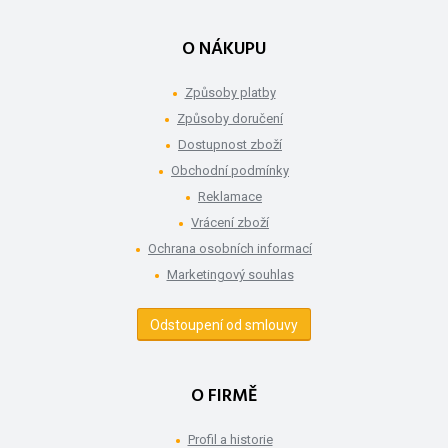
O NÁKUPU
Způsoby platby
Způsoby doručení
Dostupnost zboží
Obchodní podmínky
Reklamace
Vrácení zboží
Ochrana osobních informací
Marketingový souhlas
Odstoupení od smlouvy
O FIRMĚ
Profil a historie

→ WHAT IS NEEDED
Every line of the data is to be transcribed exactly, and no picture is to be included.

→ TASK RESPONSE
O NÁKUPU
Způsoby platby
Způsoby doručení
Dostupnost zboží
Obchodní podmínky
Reklamace
Vrácení zboží
Ochrana osobních informací
Marketingový souhlas
Odstoupení od smlouvy
O FIRMĚ
Profil a historie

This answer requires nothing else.